ECLI:NL:HR:2001:AB3287
Hoge Raad
- Cassatie
- W.J.M. Davids
- A.J.A. van Dorst
- B.C. de Savornin Lohman
- Rechtspraak.nl
Bevoegdheid van de Hoge Raad in cassatieberoep tegen afstand van inbeslaggenomen voorwerpen
In deze zaak gaat het om een cassatieberoep van een verdachte tegen een arrest van het Gerechtshof te 's-Hertogenbosch, waarin de verdachte op 14 augustus 2000 was vrijgesproken van het tenlastegelegde.
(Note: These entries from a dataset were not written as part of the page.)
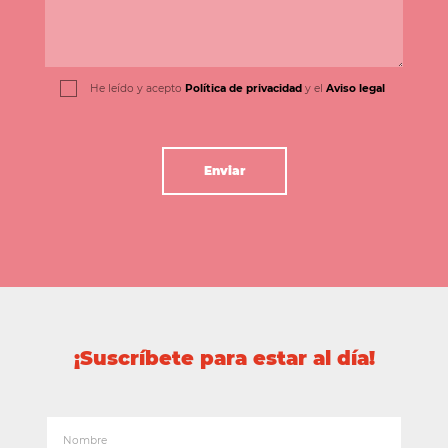
He leído y acepto
Política de privacidad
y el
Aviso legal
¡Suscríbete para estar al día!
Nombre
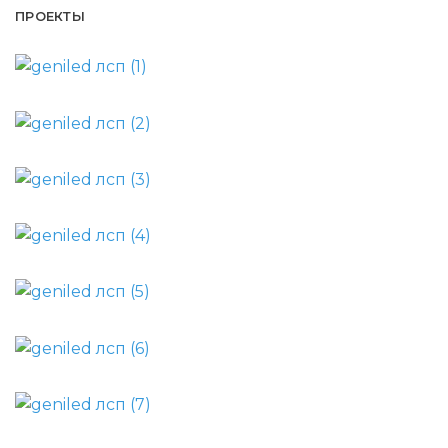
ПРОЕКТЫ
De verdachte had afstand gedaan van vijf inbeslaggenomen hennepplanten, wat leidde tot de vraag of de Hoge Raad bevoegd was om kennis te nemen van het cassatieberoep. De Advocaat-Generaal Wortel concludeerde dat de Hoge Raad de verdachte niet-ontvankelijk zou verklaren in het beroep. De Hoge Raad oordeelde dat volgens artikel 95 van de Wet op de rechterlijke organisatie (RO) een beroep in cassatie alleen gericht kan zijn tegen handelingen en beslissingen van de rechter. Er was geen wetsbepaling die de Hoge Raad de bevoegdheid gaf om kennis te nemen van een cassatieberoep tegen de verklaring van de verdachte over de afstand van inbeslaggenomen voorwerpen. De Hoge Raad verklaarde zich daarom onbevoegd om kennis te nemen van het beroep. Dit arrest is gewezen op 25 september 2001 door de vice-president en twee raadsheren, en is gepubliceerd in de rechtspraak.